- **Input data**
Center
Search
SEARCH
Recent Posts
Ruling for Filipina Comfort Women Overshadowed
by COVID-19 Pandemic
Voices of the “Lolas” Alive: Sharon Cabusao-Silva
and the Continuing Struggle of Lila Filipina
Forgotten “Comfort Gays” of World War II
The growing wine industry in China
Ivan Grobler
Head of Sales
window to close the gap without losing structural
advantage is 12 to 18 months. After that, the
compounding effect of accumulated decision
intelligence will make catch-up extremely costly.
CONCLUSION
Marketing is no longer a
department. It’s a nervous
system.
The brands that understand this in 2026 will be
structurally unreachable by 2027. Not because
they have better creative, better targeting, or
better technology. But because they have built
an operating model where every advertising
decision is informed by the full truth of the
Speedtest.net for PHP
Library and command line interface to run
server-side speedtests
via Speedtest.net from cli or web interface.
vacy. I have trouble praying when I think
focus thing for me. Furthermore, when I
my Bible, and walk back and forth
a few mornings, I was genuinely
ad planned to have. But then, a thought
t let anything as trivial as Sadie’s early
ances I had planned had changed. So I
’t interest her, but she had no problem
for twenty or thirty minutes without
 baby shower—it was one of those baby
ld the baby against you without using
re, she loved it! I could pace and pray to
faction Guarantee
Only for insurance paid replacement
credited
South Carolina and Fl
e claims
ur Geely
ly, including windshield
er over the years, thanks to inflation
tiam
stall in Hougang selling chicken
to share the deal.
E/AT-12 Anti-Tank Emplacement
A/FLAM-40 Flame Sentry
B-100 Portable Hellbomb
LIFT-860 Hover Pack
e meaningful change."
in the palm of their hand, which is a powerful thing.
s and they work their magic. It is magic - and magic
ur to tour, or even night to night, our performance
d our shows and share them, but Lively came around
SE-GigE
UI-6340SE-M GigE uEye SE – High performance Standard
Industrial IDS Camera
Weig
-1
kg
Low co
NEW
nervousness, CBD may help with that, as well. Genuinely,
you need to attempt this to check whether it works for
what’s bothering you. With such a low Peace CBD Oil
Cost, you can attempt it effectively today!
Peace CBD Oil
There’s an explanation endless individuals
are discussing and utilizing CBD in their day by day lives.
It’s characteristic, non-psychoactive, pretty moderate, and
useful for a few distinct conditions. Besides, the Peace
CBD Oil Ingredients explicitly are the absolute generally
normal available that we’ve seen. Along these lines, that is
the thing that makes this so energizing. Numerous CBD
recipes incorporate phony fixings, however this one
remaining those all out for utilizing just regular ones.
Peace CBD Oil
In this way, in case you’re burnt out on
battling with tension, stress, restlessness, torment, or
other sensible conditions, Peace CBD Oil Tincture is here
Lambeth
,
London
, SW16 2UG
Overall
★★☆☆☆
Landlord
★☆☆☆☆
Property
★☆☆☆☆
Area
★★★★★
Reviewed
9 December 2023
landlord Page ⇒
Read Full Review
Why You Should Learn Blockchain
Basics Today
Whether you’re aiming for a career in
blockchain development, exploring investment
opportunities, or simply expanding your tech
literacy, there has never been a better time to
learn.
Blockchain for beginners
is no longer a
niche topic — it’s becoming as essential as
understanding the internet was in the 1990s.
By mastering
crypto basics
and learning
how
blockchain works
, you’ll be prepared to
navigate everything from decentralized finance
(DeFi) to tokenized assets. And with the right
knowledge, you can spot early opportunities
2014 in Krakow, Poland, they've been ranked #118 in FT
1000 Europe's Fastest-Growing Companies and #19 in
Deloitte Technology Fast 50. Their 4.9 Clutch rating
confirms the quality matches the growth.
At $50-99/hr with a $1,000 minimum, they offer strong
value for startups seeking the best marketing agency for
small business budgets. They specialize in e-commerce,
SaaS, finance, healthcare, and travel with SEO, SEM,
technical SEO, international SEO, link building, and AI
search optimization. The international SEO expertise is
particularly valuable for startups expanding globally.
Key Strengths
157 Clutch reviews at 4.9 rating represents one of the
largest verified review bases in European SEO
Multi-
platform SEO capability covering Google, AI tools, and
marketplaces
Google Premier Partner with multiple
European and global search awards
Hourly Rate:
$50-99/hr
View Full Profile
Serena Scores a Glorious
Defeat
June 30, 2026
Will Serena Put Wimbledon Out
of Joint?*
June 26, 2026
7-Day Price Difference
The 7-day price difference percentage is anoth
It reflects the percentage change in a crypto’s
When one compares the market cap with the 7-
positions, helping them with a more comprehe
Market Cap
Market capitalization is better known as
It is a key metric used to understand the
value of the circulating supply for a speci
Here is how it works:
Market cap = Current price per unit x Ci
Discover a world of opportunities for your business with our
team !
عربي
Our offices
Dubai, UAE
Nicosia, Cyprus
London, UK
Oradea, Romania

- **Task objective**
The entries shown above must be restated word for word.

- **Completed task**
Center
Search
SEARCH
Recent Posts
Ruling for Filipina Comfort Women Overshadowed
by COVID-19 Pandemic
Voices of the “Lolas” Alive: Sharon Cabusao-Silva
and the Continuing Struggle of Lila Filipina
Forgotten “Comfort Gays” of World War II
The growing wine industry in China
Ivan Grobler
Head of Sales
window to close the gap without losing structural
advantage is 12 to 18 months. After that, the
compounding effect of accumulated decision
intelligence will make catch-up extremely costly.
CONCLUSION
Marketing is no longer a
department. It’s a nervous
system.
The brands that understand this in 2026 will be
structurally unreachable by 2027. Not because
they have better creative, better targeting, or
better technology. But because they have built
an operating model where every advertising
decision is informed by the full truth of the
Speedtest.net for PHP
Library and command line interface to run
server-side speedtests
via Speedtest.net from cli or web interface.
vacy. I have trouble praying when I think
focus thing for me. Furthermore, when I
my Bible, and walk back and forth
a few mornings, I was genuinely
ad planned to have. But then, a thought
t let anything as trivial as Sadie’s early
ances I had planned had changed. So I
’t interest her, but she had no problem
for twenty or thirty minutes without
 baby shower—it was one of those baby
ld the baby against you without using
re, she loved it! I could pace and pray to
faction Guarantee
Only for insurance paid replacement
credited
South Carolina and Fl
e claims
ur Geely
ly, including windshield
er over the years, thanks to inflation
tiam
stall in Hougang selling chicken
to share the deal.
E/AT-12 Anti-Tank Emplacement
A/FLAM-40 Flame Sentry
B-100 Portable Hellbomb
LIFT-860 Hover Pack
e meaningful change."
in the palm of their hand, which is a powerful thing.
s and they work their magic. It is magic - and magic
ur to tour, or even night to night, our performance
d our shows and share them, but Lively came around
SE-GigE
UI-6340SE-M GigE uEye SE – High performance Standard
Industrial IDS Camera
Weig
-1
kg
Low co
NEW
nervousness, CBD may help with that, as well. Genuinely,
you need to attempt this to check whether it works for
what’s bothering you. With such a low Peace CBD Oil
Cost, you can attempt it effectively today!
Peace CBD Oil
There’s an explanation endless individuals
are discussing and utilizing CBD in their day by day lives.
It’s characteristic, non-psychoactive, pretty moderate, and
useful for a few distinct conditions. Besides, the Peace
CBD Oil Ingredients explicitly are the absolute generally
normal available that we’ve seen. Along these lines, that is
the thing that makes this so energizing. Numerous CBD
recipes incorporate phony fixings, however this one
remaining those all out for utilizing just regular ones.
Peace CBD Oil
In this way, in case you’re burnt out on
battling with tension, stress, restlessness, torment, or
other sensible conditions, Peace CBD Oil Tincture is here
Lambeth
,
London
, SW16 2UG
Overall
★★☆☆☆
Landlord
★☆☆☆☆
Property
★☆☆☆☆
Area
★★★★★
Reviewed
9 December 2023
landlord Page ⇒
Read Full Review
Why You Should Learn Blockchain
Basics Today
Whether you’re aiming for a career in
blockchain development, exploring investment
opportunities, or simply expanding your tech
literacy, there has never been a better time to
learn.
Blockchain for beginners
is no longer a
niche topic — it’s becoming as essential as
understanding the internet was in the 1990s.
By mastering
crypto basics
and learning
how
blockchain works
, you’ll be prepared to
navigate everything from decentralized finance
(DeFi) to tokenized assets. And with the right
knowledge, you can spot early opportunities
2014 in Krakow, Poland, they've been ranked #118 in FT
1000 Europe's Fastest-Growing Companies and #19 in
Deloitte Technology Fast 50. Their 4.9 Clutch rating
confirms the quality matches the growth.
At $50-99/hr with a $1,000 minimum, they offer strong
value for startups seeking the best marketing agency for
small business budgets. They specialize in e-commerce,
SaaS, finance, healthcare, and travel with SEO, SEM,
technical SEO, international SEO, link building, and AI
search optimization. The international SEO expertise is
particularly valuable for startups expanding globally.
Key Strengths
157 Clutch reviews at 4.9 rating represents one of the
largest verified review bases in European SEO
Multi-
platform SEO capability covering Google, AI tools, and
marketplaces
Google Premier Partner with multiple
European and global search awards
Hourly Rate:
$50-99/hr
View Full Profile
Serena Scores a Glorious
Defeat
June 30, 2026
Will Serena Put Wimbledon Out
of Joint?*
June 26, 2026
7-Day Price Difference
The 7-day price difference percentage is anoth
It reflects the percentage change in a crypto’s
When one compares the market cap with the 7-
positions, helping them with a more comprehe
Market Cap
Market capitalization is better known as
It is a key metric used to understand the
value of the circulating supply for a speci
Here is how it works:
Market cap = Current price per unit x Ci
Discover a world of opportunities for your business with our
team !
عربي
Our offices
Dubai, UAE
Nicosia, Cyprus
London, UK
Oradea, Romania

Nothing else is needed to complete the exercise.